Something there is that doesn't love a wall.
That sends the frozen ground swell under it,
And spills the upper boulders in the sun;
And makes gaps even two can pass abreast.
The work of hunters is another thing:
I have come after them and made repair
Where they have left not one stone on a stone,
But they would have the rabbit out of hiding,
To please the yelping dogs.  The gaps I mean,
No one has seen them made or heard them made,
But at spring mending-time we find them there.
I let my neighbor know beyond the hill;
And on a day we meet to walk the line
And set the wall between us once again
We keep the wall between us as we go.
To each the boulders that have fallen to each
And some are loaves and some so nearly balls
We have to use a spell to make them balance:
"Stay where you are until our backs are turned!"

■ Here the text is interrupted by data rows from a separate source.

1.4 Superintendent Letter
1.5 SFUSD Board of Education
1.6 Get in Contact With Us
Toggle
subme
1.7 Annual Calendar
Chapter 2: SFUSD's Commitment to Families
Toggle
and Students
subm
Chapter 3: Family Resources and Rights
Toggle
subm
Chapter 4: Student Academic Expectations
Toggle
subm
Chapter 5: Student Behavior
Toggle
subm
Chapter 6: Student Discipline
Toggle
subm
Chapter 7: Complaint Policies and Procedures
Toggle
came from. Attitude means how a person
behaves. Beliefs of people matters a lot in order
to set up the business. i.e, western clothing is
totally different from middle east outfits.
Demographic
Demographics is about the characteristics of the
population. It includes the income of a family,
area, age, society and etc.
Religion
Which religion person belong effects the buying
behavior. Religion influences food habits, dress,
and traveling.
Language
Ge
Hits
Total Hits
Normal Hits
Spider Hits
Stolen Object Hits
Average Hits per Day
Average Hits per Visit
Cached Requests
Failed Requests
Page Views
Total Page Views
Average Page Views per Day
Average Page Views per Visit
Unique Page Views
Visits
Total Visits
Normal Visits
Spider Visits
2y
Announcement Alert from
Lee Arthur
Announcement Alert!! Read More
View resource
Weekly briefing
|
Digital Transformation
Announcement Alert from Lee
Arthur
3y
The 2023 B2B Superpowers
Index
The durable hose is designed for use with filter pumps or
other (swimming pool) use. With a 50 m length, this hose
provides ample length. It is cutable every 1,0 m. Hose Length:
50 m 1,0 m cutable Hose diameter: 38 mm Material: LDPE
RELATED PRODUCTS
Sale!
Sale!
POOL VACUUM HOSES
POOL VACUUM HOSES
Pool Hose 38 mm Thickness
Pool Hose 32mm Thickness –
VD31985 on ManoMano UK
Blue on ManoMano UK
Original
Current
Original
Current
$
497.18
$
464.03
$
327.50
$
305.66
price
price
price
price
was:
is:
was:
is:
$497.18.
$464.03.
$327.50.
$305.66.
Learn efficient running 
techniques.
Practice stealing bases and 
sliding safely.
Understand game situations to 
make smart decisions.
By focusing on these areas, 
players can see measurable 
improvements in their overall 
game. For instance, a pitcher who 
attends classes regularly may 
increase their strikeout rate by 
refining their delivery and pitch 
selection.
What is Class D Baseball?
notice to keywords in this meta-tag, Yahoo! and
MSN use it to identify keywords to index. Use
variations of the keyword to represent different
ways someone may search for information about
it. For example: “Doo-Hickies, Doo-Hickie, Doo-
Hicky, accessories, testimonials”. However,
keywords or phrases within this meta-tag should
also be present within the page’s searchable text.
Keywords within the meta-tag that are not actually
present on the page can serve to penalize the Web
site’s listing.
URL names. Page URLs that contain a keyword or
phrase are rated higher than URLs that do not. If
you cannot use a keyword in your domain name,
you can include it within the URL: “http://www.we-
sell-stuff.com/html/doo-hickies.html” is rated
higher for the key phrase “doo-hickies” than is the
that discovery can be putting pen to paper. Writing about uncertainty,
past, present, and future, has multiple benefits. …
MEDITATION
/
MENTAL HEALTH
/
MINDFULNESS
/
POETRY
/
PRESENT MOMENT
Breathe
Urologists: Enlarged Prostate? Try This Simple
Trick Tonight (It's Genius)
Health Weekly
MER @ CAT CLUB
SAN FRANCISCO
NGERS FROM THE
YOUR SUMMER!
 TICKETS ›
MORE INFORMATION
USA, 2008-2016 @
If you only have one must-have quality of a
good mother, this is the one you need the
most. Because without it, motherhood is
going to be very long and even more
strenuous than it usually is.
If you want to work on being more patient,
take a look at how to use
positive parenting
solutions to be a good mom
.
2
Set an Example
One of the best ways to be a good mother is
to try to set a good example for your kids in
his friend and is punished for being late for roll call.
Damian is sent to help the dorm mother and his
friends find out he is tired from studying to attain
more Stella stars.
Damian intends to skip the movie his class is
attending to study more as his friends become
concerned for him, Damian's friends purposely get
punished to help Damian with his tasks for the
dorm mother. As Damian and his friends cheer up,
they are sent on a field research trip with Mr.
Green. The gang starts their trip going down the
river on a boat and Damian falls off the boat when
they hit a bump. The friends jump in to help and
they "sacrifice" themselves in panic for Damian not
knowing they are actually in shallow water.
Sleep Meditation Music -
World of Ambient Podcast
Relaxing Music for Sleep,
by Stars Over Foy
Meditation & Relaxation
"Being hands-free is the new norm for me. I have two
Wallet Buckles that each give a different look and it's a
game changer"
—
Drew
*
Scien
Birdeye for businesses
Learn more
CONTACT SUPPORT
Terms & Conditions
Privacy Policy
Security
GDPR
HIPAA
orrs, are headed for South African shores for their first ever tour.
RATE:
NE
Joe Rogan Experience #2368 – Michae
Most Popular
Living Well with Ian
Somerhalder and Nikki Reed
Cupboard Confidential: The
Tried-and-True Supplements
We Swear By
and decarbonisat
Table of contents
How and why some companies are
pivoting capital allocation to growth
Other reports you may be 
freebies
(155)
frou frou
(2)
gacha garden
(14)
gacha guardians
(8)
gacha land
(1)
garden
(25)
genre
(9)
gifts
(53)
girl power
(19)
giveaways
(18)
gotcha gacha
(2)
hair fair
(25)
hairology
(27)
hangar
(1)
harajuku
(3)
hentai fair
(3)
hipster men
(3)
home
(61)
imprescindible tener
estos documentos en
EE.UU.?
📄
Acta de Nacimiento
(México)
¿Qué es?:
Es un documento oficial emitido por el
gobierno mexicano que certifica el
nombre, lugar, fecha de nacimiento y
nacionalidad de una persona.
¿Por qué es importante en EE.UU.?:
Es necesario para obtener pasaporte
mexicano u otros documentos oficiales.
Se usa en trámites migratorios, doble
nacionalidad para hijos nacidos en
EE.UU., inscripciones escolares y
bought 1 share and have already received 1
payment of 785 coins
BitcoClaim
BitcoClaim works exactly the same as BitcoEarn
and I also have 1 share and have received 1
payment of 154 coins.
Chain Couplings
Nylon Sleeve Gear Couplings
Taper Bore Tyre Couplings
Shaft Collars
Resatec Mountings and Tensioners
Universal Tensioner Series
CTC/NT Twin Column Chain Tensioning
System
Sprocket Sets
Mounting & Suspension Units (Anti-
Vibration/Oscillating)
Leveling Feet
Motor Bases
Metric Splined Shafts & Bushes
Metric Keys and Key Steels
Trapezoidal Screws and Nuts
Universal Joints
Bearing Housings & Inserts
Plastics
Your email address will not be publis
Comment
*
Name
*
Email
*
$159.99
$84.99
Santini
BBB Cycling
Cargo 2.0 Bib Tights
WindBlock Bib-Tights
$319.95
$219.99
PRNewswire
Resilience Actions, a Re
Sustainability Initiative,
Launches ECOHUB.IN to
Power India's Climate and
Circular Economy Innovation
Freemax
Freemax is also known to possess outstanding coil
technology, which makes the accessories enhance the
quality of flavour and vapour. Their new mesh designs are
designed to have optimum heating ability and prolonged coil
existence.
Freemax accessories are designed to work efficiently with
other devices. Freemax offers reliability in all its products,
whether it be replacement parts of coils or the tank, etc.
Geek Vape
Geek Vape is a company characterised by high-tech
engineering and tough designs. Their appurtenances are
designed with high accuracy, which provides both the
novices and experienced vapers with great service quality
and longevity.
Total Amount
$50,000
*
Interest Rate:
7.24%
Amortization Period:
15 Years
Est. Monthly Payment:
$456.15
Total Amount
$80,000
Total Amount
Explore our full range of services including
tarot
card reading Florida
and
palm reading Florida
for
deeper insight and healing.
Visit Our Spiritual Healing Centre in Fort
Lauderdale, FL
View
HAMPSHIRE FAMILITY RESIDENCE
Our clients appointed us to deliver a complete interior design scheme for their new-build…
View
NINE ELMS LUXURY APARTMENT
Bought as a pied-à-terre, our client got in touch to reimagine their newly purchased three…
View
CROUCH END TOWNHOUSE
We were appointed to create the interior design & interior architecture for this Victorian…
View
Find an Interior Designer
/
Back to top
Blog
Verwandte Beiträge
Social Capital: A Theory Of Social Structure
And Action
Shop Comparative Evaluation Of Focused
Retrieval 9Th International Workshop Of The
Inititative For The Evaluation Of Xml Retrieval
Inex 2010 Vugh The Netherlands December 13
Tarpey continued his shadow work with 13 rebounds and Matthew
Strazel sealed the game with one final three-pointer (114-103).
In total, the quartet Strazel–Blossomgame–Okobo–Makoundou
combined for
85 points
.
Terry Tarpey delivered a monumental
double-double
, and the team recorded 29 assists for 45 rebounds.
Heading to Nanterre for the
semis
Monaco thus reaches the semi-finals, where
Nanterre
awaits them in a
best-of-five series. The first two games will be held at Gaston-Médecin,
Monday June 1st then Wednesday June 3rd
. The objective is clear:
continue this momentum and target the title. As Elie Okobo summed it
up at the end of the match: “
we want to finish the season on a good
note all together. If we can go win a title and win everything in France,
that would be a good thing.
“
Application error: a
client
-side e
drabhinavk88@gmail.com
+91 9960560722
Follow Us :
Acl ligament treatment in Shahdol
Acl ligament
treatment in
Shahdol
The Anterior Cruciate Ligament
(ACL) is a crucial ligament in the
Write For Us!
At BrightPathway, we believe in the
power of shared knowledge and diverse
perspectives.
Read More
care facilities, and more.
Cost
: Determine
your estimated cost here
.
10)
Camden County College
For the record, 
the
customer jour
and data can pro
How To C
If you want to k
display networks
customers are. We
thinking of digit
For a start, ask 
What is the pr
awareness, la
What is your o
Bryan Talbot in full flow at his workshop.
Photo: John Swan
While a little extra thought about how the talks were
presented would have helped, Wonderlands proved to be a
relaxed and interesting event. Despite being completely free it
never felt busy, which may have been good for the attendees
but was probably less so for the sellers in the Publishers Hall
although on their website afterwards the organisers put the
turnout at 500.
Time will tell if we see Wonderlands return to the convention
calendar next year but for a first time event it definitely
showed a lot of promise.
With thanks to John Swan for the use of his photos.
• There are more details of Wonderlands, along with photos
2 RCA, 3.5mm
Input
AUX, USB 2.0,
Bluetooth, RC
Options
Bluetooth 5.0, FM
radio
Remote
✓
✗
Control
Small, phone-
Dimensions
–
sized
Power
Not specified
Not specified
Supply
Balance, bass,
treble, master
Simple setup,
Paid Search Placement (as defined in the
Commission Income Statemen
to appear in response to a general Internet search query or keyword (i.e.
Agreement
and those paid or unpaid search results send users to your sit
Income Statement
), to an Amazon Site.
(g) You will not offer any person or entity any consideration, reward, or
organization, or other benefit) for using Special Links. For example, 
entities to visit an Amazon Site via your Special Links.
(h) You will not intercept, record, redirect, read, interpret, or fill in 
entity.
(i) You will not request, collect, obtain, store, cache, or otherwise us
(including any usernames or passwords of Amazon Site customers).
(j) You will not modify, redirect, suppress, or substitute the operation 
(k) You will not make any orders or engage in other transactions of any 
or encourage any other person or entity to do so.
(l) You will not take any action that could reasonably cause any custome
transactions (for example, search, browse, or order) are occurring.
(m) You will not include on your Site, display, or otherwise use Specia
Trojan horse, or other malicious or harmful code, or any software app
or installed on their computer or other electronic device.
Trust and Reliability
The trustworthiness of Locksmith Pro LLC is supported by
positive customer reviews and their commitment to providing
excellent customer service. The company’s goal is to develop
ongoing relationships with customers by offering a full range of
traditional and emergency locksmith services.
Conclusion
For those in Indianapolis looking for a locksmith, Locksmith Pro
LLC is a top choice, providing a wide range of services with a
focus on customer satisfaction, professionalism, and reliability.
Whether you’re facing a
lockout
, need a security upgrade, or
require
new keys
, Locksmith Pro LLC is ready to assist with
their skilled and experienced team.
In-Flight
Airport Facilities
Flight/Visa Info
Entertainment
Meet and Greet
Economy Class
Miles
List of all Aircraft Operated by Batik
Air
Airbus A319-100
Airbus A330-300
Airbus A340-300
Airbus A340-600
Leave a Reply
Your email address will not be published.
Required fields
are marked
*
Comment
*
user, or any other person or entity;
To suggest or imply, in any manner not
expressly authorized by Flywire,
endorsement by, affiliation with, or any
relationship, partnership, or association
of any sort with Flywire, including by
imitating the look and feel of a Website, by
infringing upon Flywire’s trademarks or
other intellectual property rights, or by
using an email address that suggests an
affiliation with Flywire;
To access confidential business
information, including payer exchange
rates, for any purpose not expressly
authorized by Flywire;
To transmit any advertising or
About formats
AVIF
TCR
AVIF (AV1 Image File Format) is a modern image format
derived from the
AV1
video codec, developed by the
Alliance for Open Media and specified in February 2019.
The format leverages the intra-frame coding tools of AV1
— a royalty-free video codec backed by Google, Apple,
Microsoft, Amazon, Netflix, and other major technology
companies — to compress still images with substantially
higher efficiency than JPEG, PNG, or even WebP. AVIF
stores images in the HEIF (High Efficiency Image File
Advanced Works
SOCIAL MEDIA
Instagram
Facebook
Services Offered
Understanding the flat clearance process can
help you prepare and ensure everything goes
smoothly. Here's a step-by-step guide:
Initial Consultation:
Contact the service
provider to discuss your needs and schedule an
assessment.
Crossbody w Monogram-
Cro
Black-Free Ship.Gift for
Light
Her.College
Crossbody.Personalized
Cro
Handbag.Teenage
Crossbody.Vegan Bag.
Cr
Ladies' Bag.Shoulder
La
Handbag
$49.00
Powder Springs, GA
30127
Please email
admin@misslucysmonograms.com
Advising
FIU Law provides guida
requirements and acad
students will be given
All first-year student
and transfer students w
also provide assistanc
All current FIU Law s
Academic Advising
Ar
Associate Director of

We wear our fingers rough with handling them.
Oh, just another kind of outdoor game,
One on a side.  It comes to little more.
There where it is we do not need the wall:
He is all pine and I am apple orchard.
My apple trees will never get across
And eat the cones under his pines, I tell him.
He only says, "Good fences make good neighbors."
Spring is the mischief in me, and I wonder
If I could put a notion in his head:
"Why do they make good neighbors? Isn't it
Where there are cows?  But here there are no cows.
Before I built a wall I'd ask to know
What i was walling in or walling out,
And to whom I was like to give offence.
Something there is that doesn't love a wall,
That wants it down."  I could say "Elves" to him,
But it's not elves, and I'd rather
He said it for himself.  I see him there
Bringing a stone grasped firmly by the top
In each hand, like an old stone savage armed.
He moves in darkness as it seems to me,
Not of woods only and the shade of trees.
He will not go behind his father's saying,
And he likes having thought of it so well
He says again, "Good fences make good neighbors."